Once at the stables, she set to work disabling the vehicles. She didn’t have time for permanent wreckage, but she could slow them up by a couple of hours by destroying tires and electrical systems. She started with the biggest truck, a double-rear-axle job with a horse trailer attached. It wasn’t until she’d punctured the tires that it occurred to her that it might be a good escape vehicle for the Bears, since it had Ordnance markings and you could fit both Bear teams in the trailer.
She sighed. Too used to working alone.
Footsteps behind.
A kid in jeans and a white T-shirt with food stains came tearing around the truck, running for his life. She couldn’t check the swing of her sword but she did alter its course, giving him a slight haircut and an abrasion as the flat of the blade skipped across his head. The boy fell at her feet with a cry as if she had killed him. He smelled like fryer grease and onions. He probably worked in the resort kitchen.
She readied her sword again and kicked him hard in the ribs. He yelped, but his appearance didn’t blur or alter. He wasn’t a Kurian escaping in disguise.
“What’s your name?” she asked.
The boy was silent for a moment. Then he said, “Tyler.”
“Get across the highway, Tyler,” she said, pointing. “The shooting won’t last much longer.”
“They’re killing the patients, too!” the boy sobbed.
“All the more reason for you to run. Now get!” She nudged him with the toe of her boot and he took off.
>
She wasn’t surprised. The Bears, with their blood up, would go through the place like a buzz saw. While they probably wouldn’t shoot wounded in their beds, she could see them blasting anything in Ordnance colors. The hotel served as a convalescent home for Ordnance wounded and they wouldn’t be able to tell who was who when shooting down a hallway. It was a healthy environment for physical rehabilitation. That’s probably why they kept a few horses around—gentle exercise.
Valentine would be upset. He put more stock into the niceties than she did. She thought it was odd that you could do anything you liked to a man on a battlefield, but the instant he was in a hospital he was off-limits, until he got well enough to go back out onto the battlefield to get blown up again.
Speaking of blowing things up, since she had some time she rigged a couple of the trucks with her remaining grenades. It took her just a few minutes to booby-trap two of the bigger trucks.

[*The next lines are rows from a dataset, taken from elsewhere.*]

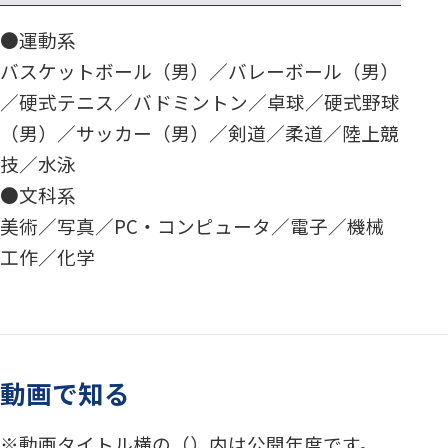
●運動系
バスケットボール（男）／バレーボール（男）
／硬式テニス／バドミントン／卓球／硬式野球
（男）／サッカー（男）／剣道／柔道／陸上競
技／水泳
●文科系
美術／写真／PC・コンピュータ／電子／機械
工作／化学
動画で知る
動画タイトル横の（）内は公開年度です。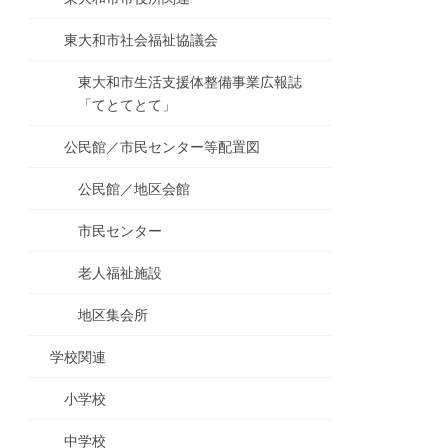
東大和市社会福祉協議会
東大和市生活支援体整備事業広報誌
「てとてとて」
公民館／市民センター等配置図
公民館／地区会館
市民センター
老人福祉施設
地区集会所
学校関連
小学校
中学校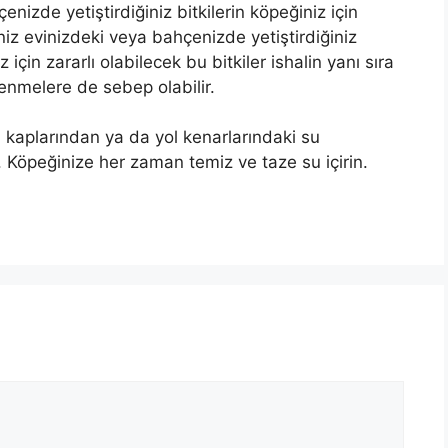
nizde yetiştirdiğiniz bitkilerin köpeğiniz için
niz evinizdeki veya bahçenizde yetiştirdiğiniz
iz için zararlı olabilecek bu bitkiler ishalin yanı sıra
lenmelere de sebep olabilir.
 kaplarından ya da yol kenarlarındaki su
n. Köpeğinize her zaman temiz ve taze su içirin.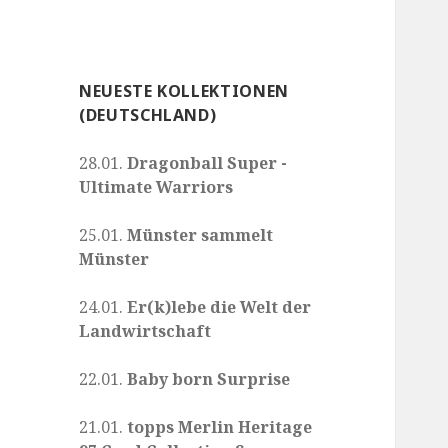
NEUESTE KOLLEKTIONEN
(DEUTSCHLAND)
28.01.
Dragonball Super -
Ultimate Warriors
25.01.
Münster sammelt
Münster
24.01.
Er(k)lebe die Welt der
Landwirtschaft
22.01.
Baby born Surprise
21.01.
topps Merlin Heritage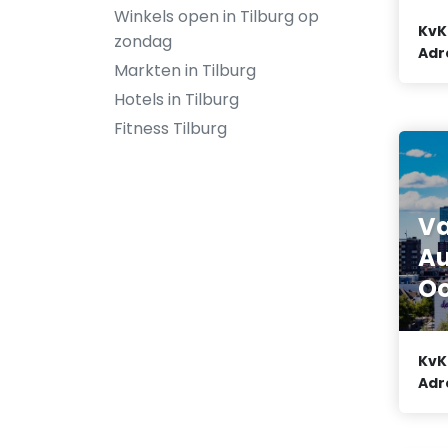
Winkels open in Tilburg op
KvK
zondag
Adr
Markten in Tilburg
Hotels in Tilburg
Fitness Tilburg
Va
Au
Oo
KvK
Adr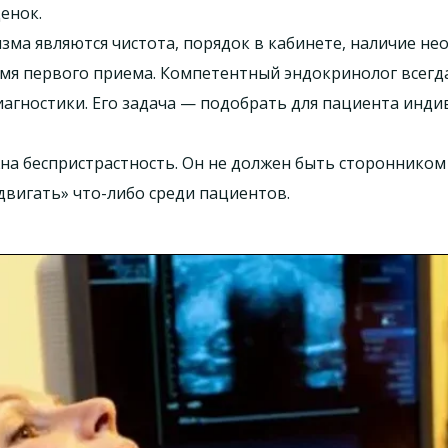
енок.
ма являются чистота, порядок в кабинете, наличие не
мя первого приема. Компетентный эндокринолог всегда
агностики. Его задача — подобрать для пациента инди
на беспристрастность. Он не должен быть стороннико
двигать» что-либо среди пациентов.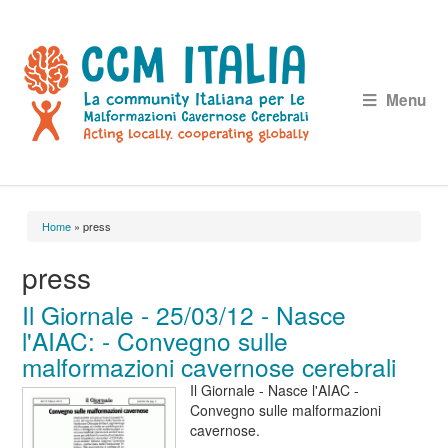
Menu
Home
» press
Tu sei qui
press
Il Giornale - 25/03/12 - Nasce
l'AIAC: - Convegno sulle
malformazioni cavernose cerebrali
Il Giornale - Nasce l'AIAC -
Convegno sulle malformazioni
cavernose.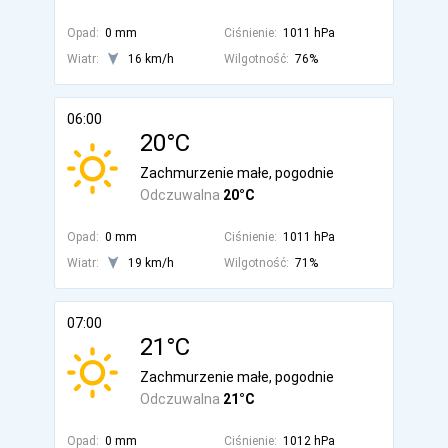
Opad:
0 mm
Ciśnienie:
1011 hPa
Wiatr:
16 km/h
Wilgotność:
76%
06:00
20°C
Zachmurzenie małe, pogodnie
Odczuwalna
20°C
Opad:
0 mm
Ciśnienie:
1011 hPa
Wiatr:
19 km/h
Wilgotność:
71%
07:00
21°C
Zachmurzenie małe, pogodnie
Odczuwalna
21°C
Opad:
0 mm
Ciśnienie:
1012 hPa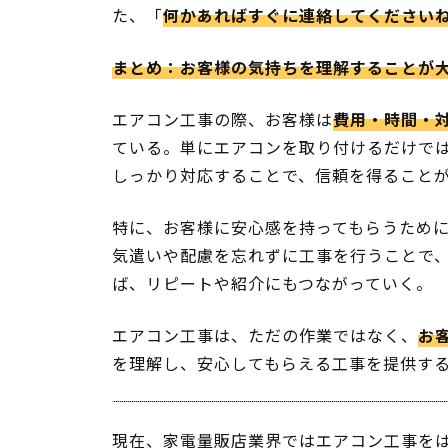
た、「
何かあればすぐに連絡してください
まとめ：お客様の気持ちを理解することが
エアコン工事の際、お客様は
費用・時間・
ている。単にエアコンを取り付けるだけで
しっかり対応することで、信頼を得ること
特に、お客様に安心感を持ってもらうため
気遣いや配慮を忘れずに工事を行うことで
ば、リピートや紹介にもつながっていく。
エアコン工事は、ただの作業ではなく、
お
を理解し、安心してもらえる工事を提供す
現在、家電量販店業界ではエアコン工事を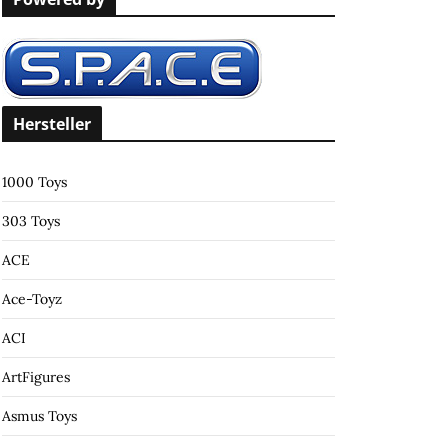
c
h
f
o
r
Hersteller
:
1000 Toys
303 Toys
ACE
Ace-Toyz
ACI
ArtFigures
Asmus Toys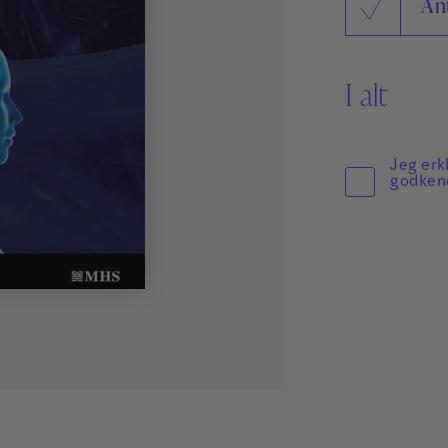
An
Sikker Læs
Skolefravær
STAV med LST
I alt
STAV & LÆS
Jeg erk
godken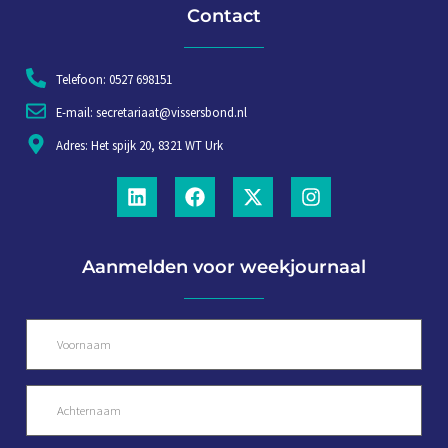
Contact
Telefoon: 0527 698151
E-mail: secretariaat@vissersbond.nl
Adres: Het spijk 20, 8321 WT Urk
Aanmelden voor weekjournaal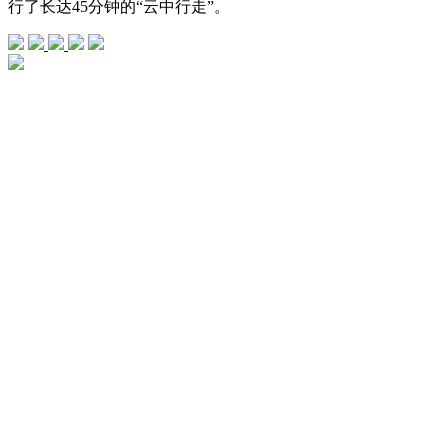
行了长达45分钟的“云中行走”。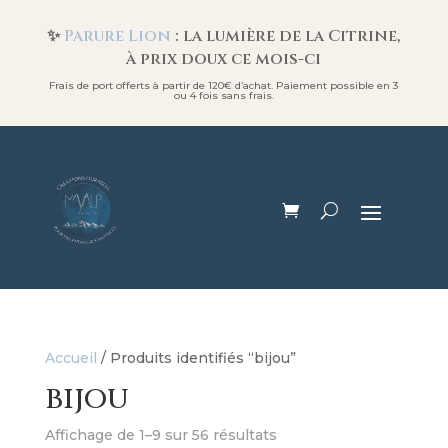
✨
Parure Lion
: la lumière de la Citrine,
à prix doux ce mois-ci
Frais de port offerts à partir de 120€ d’achat. Paiement possible en 3
ou 4 fois sans frais.
Accueil
/ Produits identifiés “bijou”
bijou
Affichage de 1–9 sur 56 résultats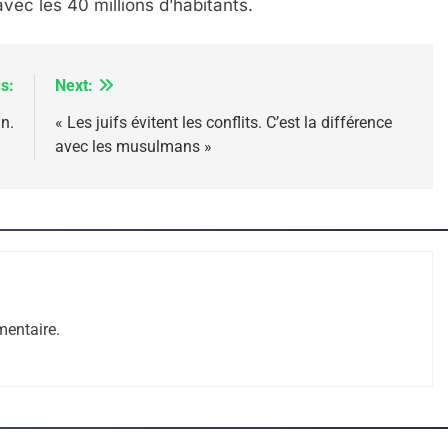
avec les 40 millions d’habitants.
s:
Next:
n.
« Les juifs évitent les conflits. C’est la différence
e Tafraout, Le Miel De Tadla Azilal Consacrés P
avec les musulmans »
entaire.
ssa De Loya Stauber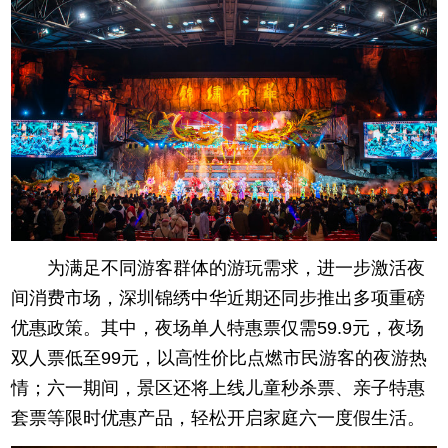
为满足不同游客群体的游玩需求，进一步激活夜
间消费市场，深圳锦绣中华近期还同步推出多项重磅
优惠政策。其中，夜场单人特惠票仅需59.9元，夜场
双人票低至99元，以高性价比点燃市民游客的夜游热
情；六一期间，景区还将上线儿童秒杀票、亲子特惠
套票等限时优惠产品，轻松开启家庭六一度假生活。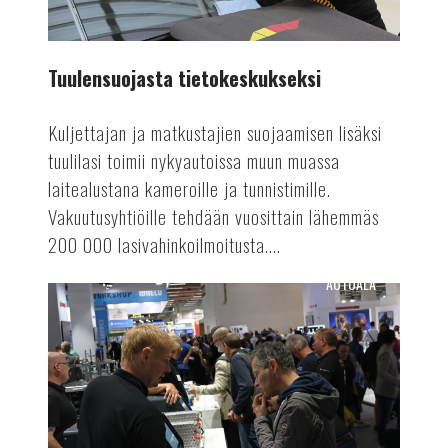
Tuulensuojasta tietokeskukseksi
Kuljettajan ja matkustajien suojaamisen lisäksi
tuulilasi toimii nykyautoissa muun muassa
laitealustana kameroille ja tunnistimille.
Vakuutusyhtiöille tehdään vuosittain lähemmäs
200 000 lasivahinkoilmoitusta....
AUTOALA
Suomen
Autolehti
4/24
ilmestyy!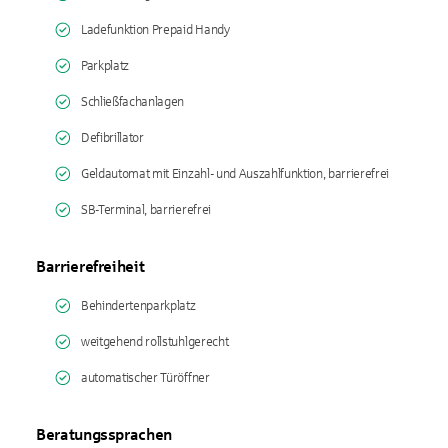
Ladefunktion Prepaid Handy
Parkplatz
Schließfachanlagen
Defibrillator
Geldautomat mit Einzahl- und Auszahlfunktion, barrierefrei
SB-Terminal, barrierefrei
Barrierefreiheit
Behindertenparkplatz
weitgehend rollstuhlgerecht
automatischer Türöffner
Beratungssprachen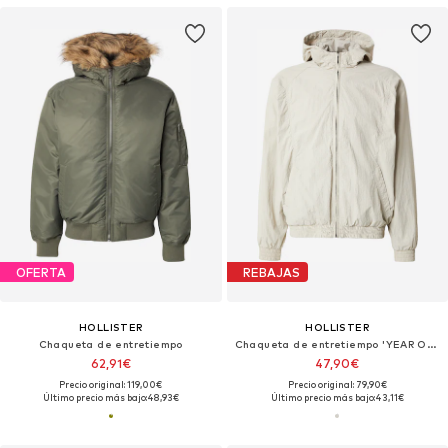
OFERTA
REBAJAS
HOLLISTER
HOLLISTER
Chaqueta de entretiempo
Chaqueta de entretiempo 'YEAR OF YOU'
62,91€
47,90€
Precio original: 119,00€
Precio original: 79,90€
Último precio más bajo:
48,93€
Último precio más bajo:
43,11€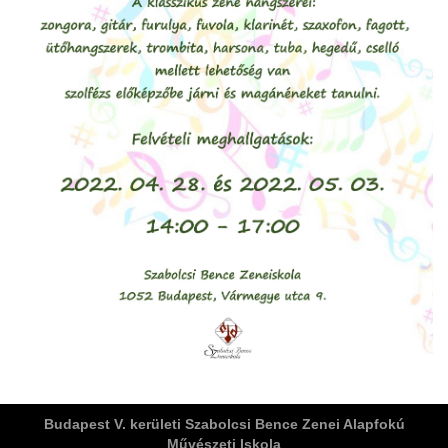
ja
dapesti Területi Válogatója
Budapest V. kerületi Szabolcsi Bence Zenei Alapfokú
Művészeti Iskola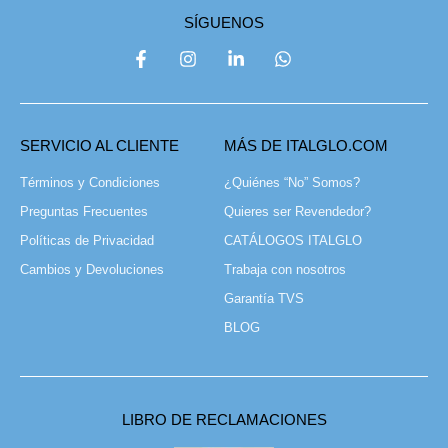
SÍGUENOS
SERVICIO AL CLIENTE
MÁS DE ITALGLO.COM
Términos y Condiciones
¿Quiénes “No” Somos?
Preguntas Frecuentes
Quieres ser Revendedor?
Políticas de Privacidad
CATÁLOGOS ITALGLO
Cambios y Devoluciones
Trabaja con nosotros
Garantía TVS
BLOG
LIBRO DE RECLAMACIONES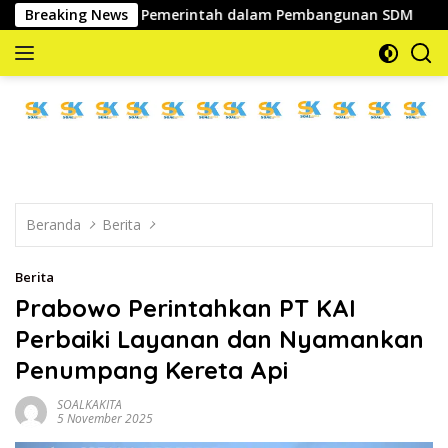
Langsung
a Strategis Pemerintah dalam Pembangunan SDM
Breaking News
Serap 
ke
konten
memberitakan
dan
mengabarkan
Beranda
Berita
Berita
Prabowo Perintahkan PT KAI
Perbaiki Layanan dan Nyamankan
Penumpang Kereta Api
SOALKAKITA
5 November 2025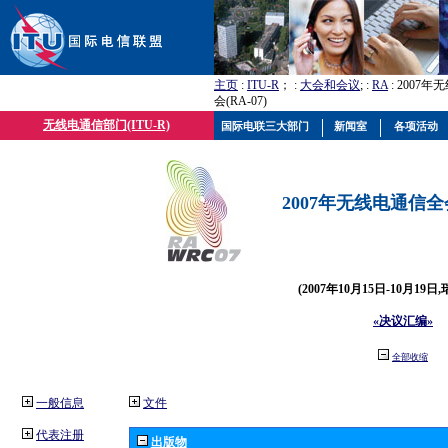
主页
:
ITU-R
； :
大会和会议
; :
RA
: 2007
会(RA-07)
无线电通信部门(ITU-R)
国际电联三大部门
新闻室
各项活动
2007年无线电通信全会(
(2007年10月15日-10月19日
«决议汇编»
全部收缩
一般信息
文件
代表注册
出版物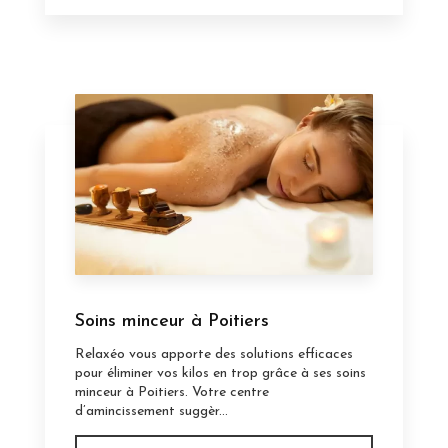
Soins minceur à Poitiers
Relaxéo vous apporte des solutions efficaces
pour éliminer vos kilos en trop grâce à ses soins
minceur à Poitiers. Votre centre
d’amincissement suggèr...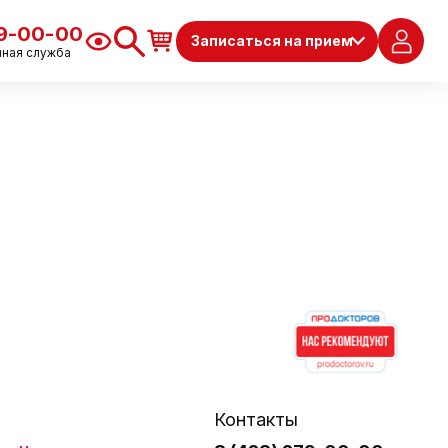
79-00-00
Записаться на прием
чная служба
Контакты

Thankfully, boot heels on gravel could be heard some ways off. A fat man in a colonel’s uniform came puffing toward the stables. He moved quietly and gracefully for his rotundity, on little feet that bounced him along like a dancer. His face was a greasy sheen of sweat and his oversized mouth split his face in two, with wide-set pop eyes giving him a froglike visage. Along with the flab around his belly, he carried a big boxy briefcase full of maps and a smaller, expensive-looking leather satchel with papers and a power cord peeping out.
She hunkered down behind an official-looking open-topped four-wheel drive, but the fat colonel surprised her. He hung his overcoat on a gas pump for the utility vehicles, then headed straight for the motorcycle and set about attaching his cases, the map case in the back and the leather briefcase to the handlebars.
Well, if a speedy getaway is what you’re after, you can’t beat a motorcycle. The colonel looked more like he enjoyed a few brandies and pastries in a comfortable chair than a motorcycle saddle, but you never really know.